* **Exercise brief**
Count the lines below that contain the word "manufacturing", and report only that number.
>>>
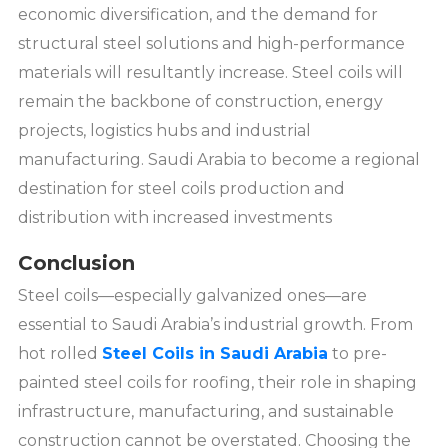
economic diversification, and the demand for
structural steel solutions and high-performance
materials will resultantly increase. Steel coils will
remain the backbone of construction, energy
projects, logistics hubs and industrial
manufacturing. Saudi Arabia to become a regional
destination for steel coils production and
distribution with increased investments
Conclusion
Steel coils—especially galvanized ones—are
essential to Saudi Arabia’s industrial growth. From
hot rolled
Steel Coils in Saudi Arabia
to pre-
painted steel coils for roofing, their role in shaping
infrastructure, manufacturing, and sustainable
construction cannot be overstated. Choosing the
<<<
* **Written answer**
2